Svolta nelle indagini sulla strage di Capodanno a Crans-Montana, dove un incendio nel locale Le Constellation ha provocato la morte di 40 persone e 116 feriti. La Procura vallesana ha infatti disposto la custodia cautelare in carcere per Jacques Moretti, proprietario del locale, parlando di un “potenziale rischio di fuga“. La decisione dovrà essere confermata entro 48 ore dal Tribunale delle Misure Coercitive del Vallese.

L’arresto dopo un interrogatorio fiume
Moretti è stato arrestato al termine di un lungo interrogatorio negli uffici della Procura di Sion, iniziato alle 8 del mattino – di oggi venerdì 9 gennaio 2026 – e durato sei ore e mezza. Al termine dell’audizione l’uomo ha lasciato il palazzo di giustizia a bordo di un veicolo della polizia cantonale. La moglie Jessica Moretti, anche lei interrogata, è invece uscita in libertà accompagnata dai propri avvocati.

Per la prima volta i coniugi sono stati ascoltati alla presenza degli avvocati delle vittime. Assistiti dai legali Yaël Hayat, Nicola Meier e Patrick Michod, sono stati sentiti separatamente dalla procuratrice Beatrice Pilloud. I Moretti, inizialmente ascoltati come testimoni, risultano ora indagati per omicidio colposo, incendio colposo e lesioni personali colpose.
Proseguono le inchieste anche in Italia
Parallelamente all’inchiesta svizzera, proseguono le attività della magistratura italiana. La Procura di Roma ha aperto un fascicolo per omicidio plurimo colposo, lesioni colpose e incendio, delegando diverse procure territoriali.
La Procura di Bologna, su delega di Roma, ha disposto la riesumazione della salma di Giovanni Tamburi, una delle vittime più giovani, per chiarire le cause del decesso. In Svizzera, infatti, non risulta che siano stati effettuati esami medico-legali. Il fascicolo è al momento contro ignoti.
Nei prossimi giorni saranno eseguite anche le autopsie sui sedicenni milanesi Chiara Costanzo e Achille Barosi, affidate alla Procura di Milano, mentre la Procura di Genova si occuperà degli accertamenti sul corpo di Emanuele Galeppini, giovane campione di golf. Tutti gli esami serviranno a stabilire se le morti siano state causate da ustioni, inalazione di fumo o altre concause.

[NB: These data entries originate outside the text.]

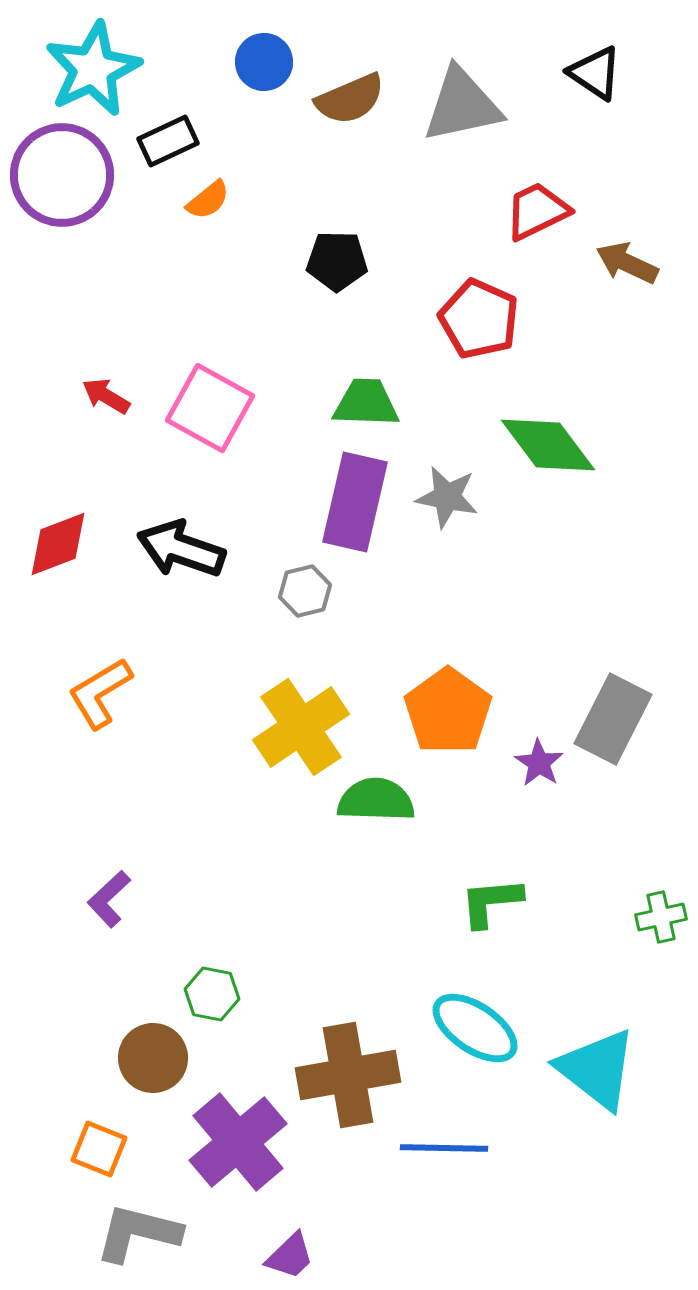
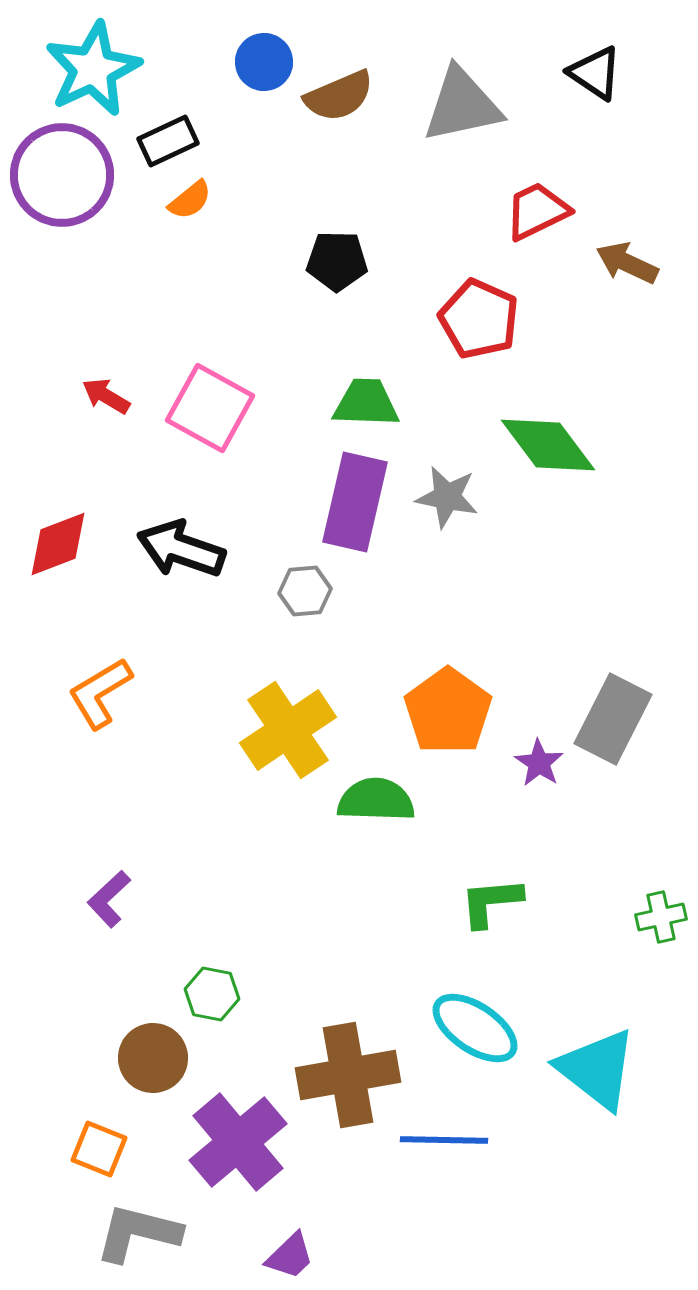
brown semicircle: moved 11 px left, 3 px up
orange semicircle: moved 18 px left
gray hexagon: rotated 9 degrees clockwise
yellow cross: moved 13 px left, 3 px down
blue line: moved 8 px up
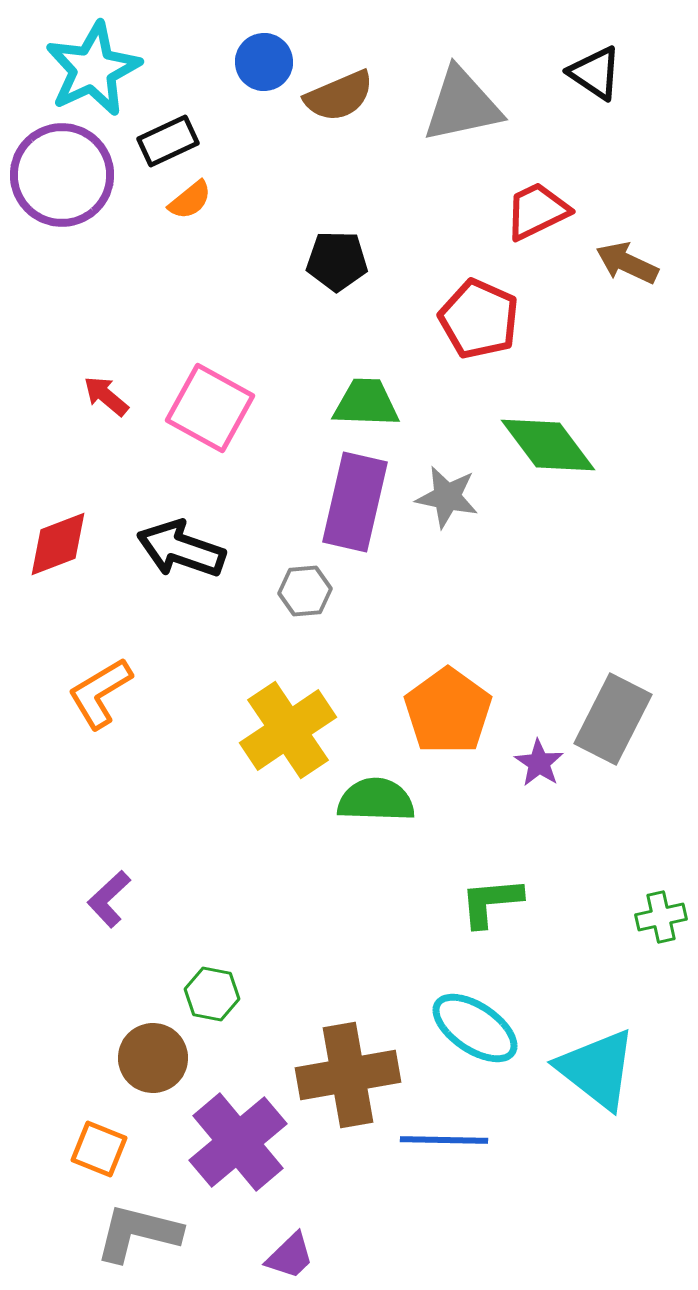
red arrow: rotated 9 degrees clockwise
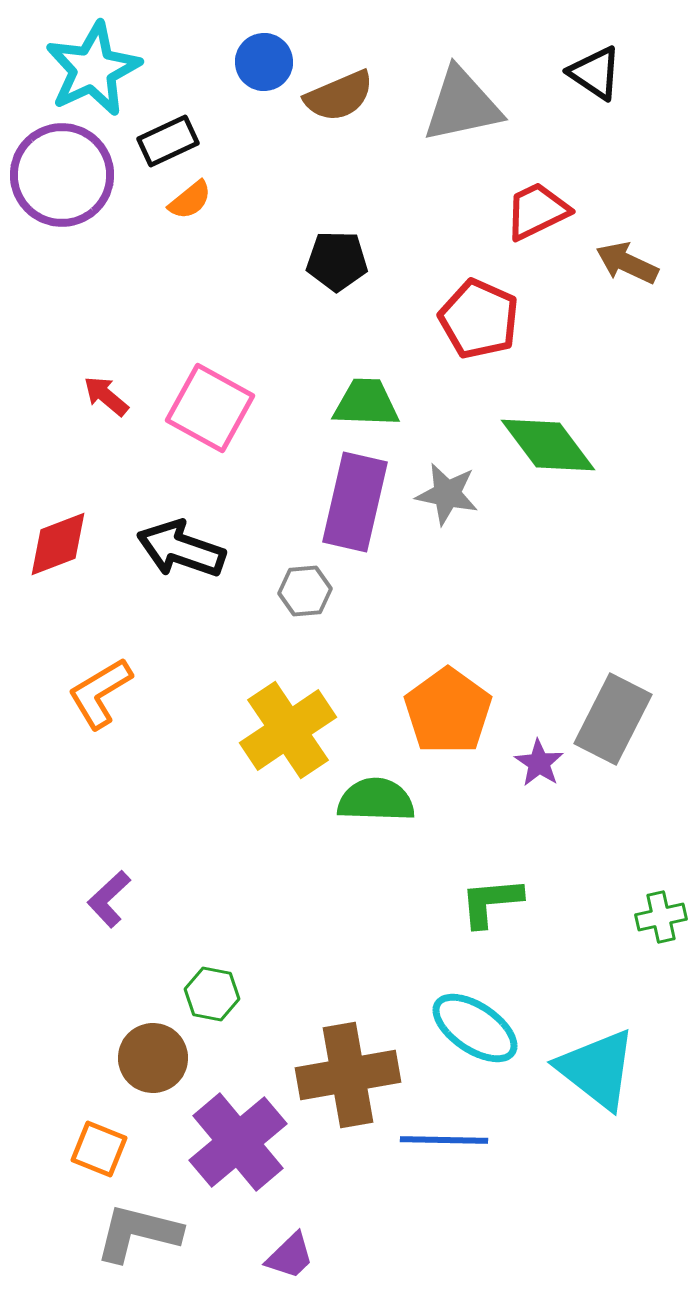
gray star: moved 3 px up
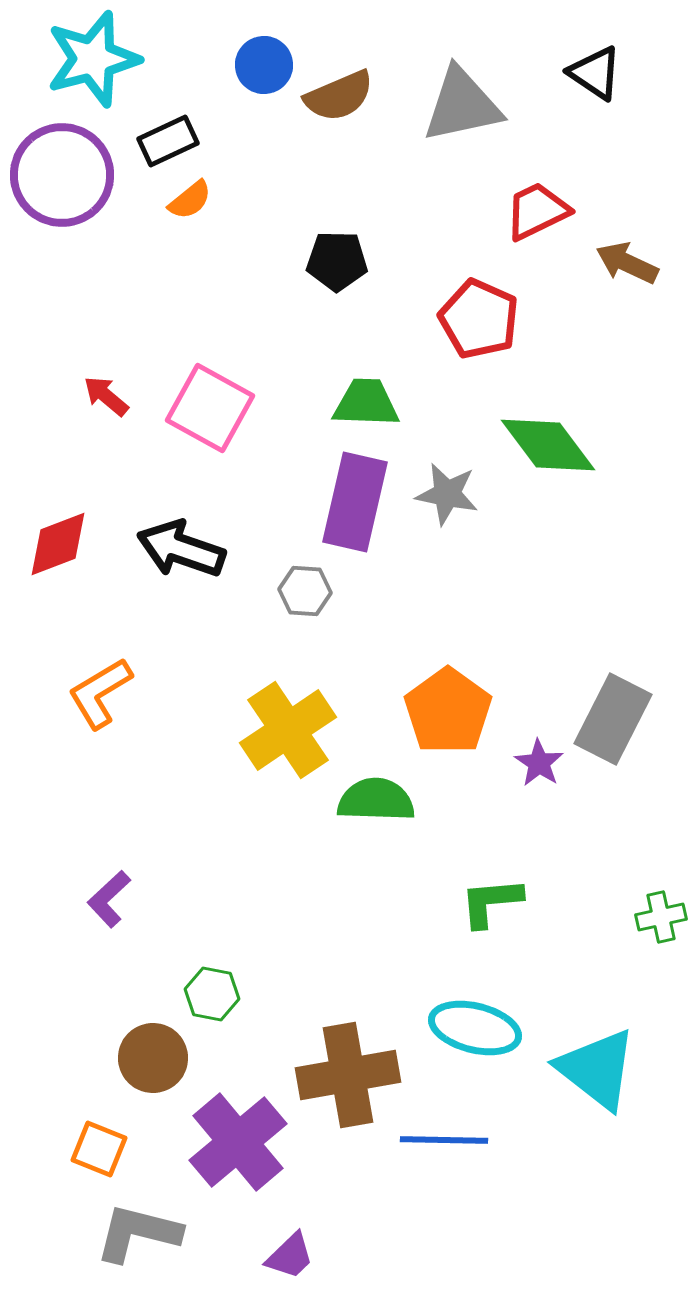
blue circle: moved 3 px down
cyan star: moved 10 px up; rotated 10 degrees clockwise
gray hexagon: rotated 9 degrees clockwise
cyan ellipse: rotated 20 degrees counterclockwise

Analoghe deleghe sono state inviate anche alla Procura di Genova e a quella di Bologna per altre vittime italiane. Intanto, le famiglie dei ragazzi italiani morti o feriti stanno valutando l’ipotesi di affidarsi a un unico legale in Svizzera. Il padre di Chiara Costanzo aveva inoltre chiesto che lo Stato italiano si costituisca parte civile.
Sul fronte sanitario, l’ospedale Niguarda di Milano ha annunciato che non diffonderà più bollettini medici sulle condizioni dei feriti, salvo informazioni di rilevante interesse pubblico. Le indagini proseguono dunque su due fronti, svizzero e italiano, mentre l’arresto di Jacques Moretti segna un passaggio chiave nel tentativo di fare piena luce su una delle tragedie più gravi degli ultimi anni.